Scientific classification
- Kingdom: Animalia
- Phylum: Chordata
- Class: Actinopterygii
- Order: Labriformes
- Family: Labridae
- Genus: Bodianus
- Species: B. bilunulatus
- Binomial name: Bodianus bilunulatus (Lacépède, 1801)
- Synonyms: Labrus bilunulatus Lacépède, 1801; Bodianus bilunulatus bilunulatus (Lacépède, 1801); Lepidaplois bilunulatus (Lacépède, 1801);

= Bodianus bilunulatus =

- Authority: (Lacépède, 1801)
- Conservation status: LC
- Synonyms: Labrus bilunulatus Lacépède, 1801, Bodianus bilunulatus bilunulatus (Lacépède, 1801), Lepidaplois bilunulatus (Lacépède, 1801)

Species of fish

Bodianus bilunulatus, the tarry hogfish, is a species of wrasse native to the Indian Ocean from the African coast to the western Pacific Ocean to Japan, New Caledonia, and the Philippines.

==Habitat==
This species occurs on reef slopes at depths of from 3 to 160 m with the adults being found in deeper waters than the juveniles. This species can reach 55 cm in total length with a maximum recorded weight of 1.8 kg.
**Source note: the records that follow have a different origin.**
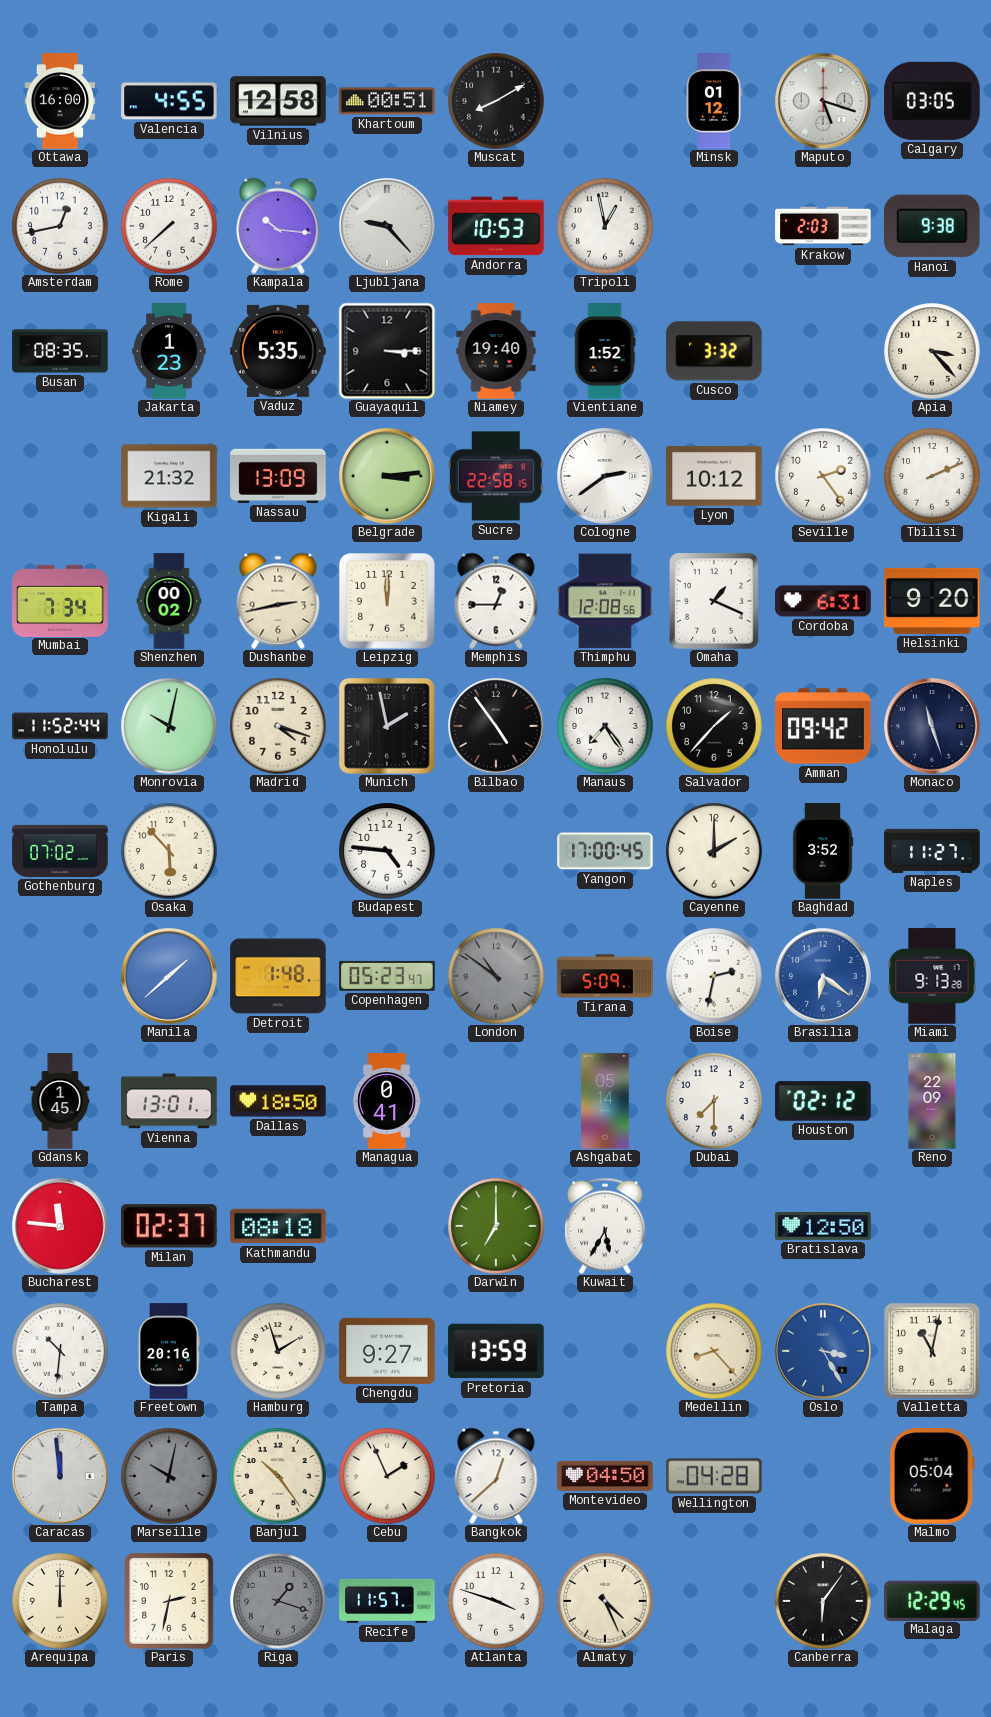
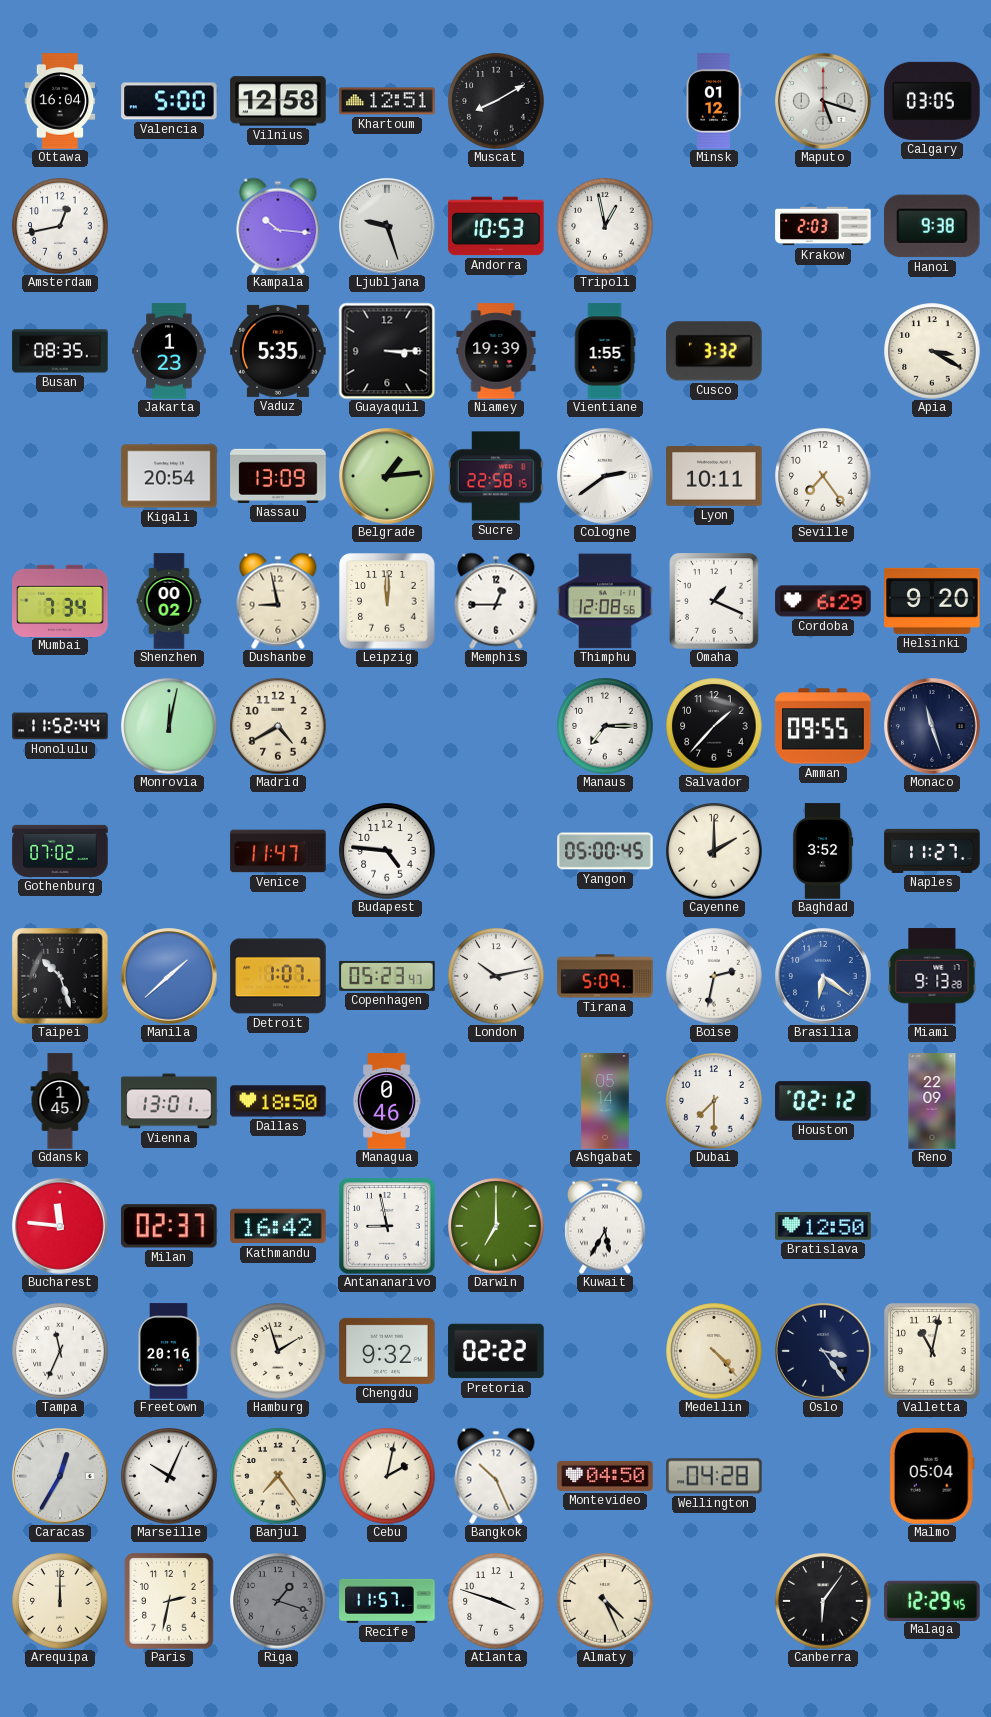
Ottawa: 16:00 -> 16:04
Valencia: 4:55 -> 5:00
Khartoum: 00:51 -> 12:51
Rome: 7:38 -> none
Ljubljana: 9:23 -> 9:27
Niamey: 19:40 -> 19:39
Vientiane: 1:52 -> 1:55
Apia: 3:23 -> 3:20
Kigali: 21:32 -> 20:54
Belgrade: 3:14 -> 1:14
Lyon: 10:12 -> 10:11
Seville: 2:24 -> 7:24
Tbilisi: 2:11 -> none
Dushanbe: 2:43 -> 8:58
Cordoba: 6:31 -> 6:29
Monrovia: 10:02 -> 12:02
Madrid: 4:18 -> 4:40
Munich: 1:58 -> none
Bilbao: 4:54 -> none
Manaus: 7:24 -> 7:15
Amman: 09:42 -> 09:55
Osaka: 5:53 -> none
Venice: none -> 11:47
Yangon: 17:00 -> 05:00
Taipei: none -> 10:27
Detroit: 1:48 -> 1:07
London: 10:51 -> 10:13
London dial: grey -> white
Managua: 0:41 -> 0:46
Kathmandu: 08:18 -> 16:42
Antananarivo: none -> 8:58
Tampa: 10:31 -> 11:34
Chengdu: 9:27 -> 9:32
Pretoria: 13:59 -> 02:22
Medellin: 8:23 -> 4:23
Oslo: 3:25 -> 3:24
Oslo dial: blue -> navy
Caracas: 11:59 -> 12:35
Marseille: 10:02 -> 10:04
Marseille dial: grey -> white
Banjul: 10:24 -> 7:24
Cebu: 1:56 -> 2:02
Bangkok: 12:38 -> 10:26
It is of minor importance to local commercial fisheries and is also popular as a game fish. It can also be found in the aquarium trade. Other common names include: blackspot wrasse, crescent-banded hogfish, saddle-back hogfish, table boss, and tuxedo hogfish.

==Taxonomy==
The Hawaiian population of this species has been recently elevated to full species status based on some minor coloration differences, as Bodianus albotaeniatus.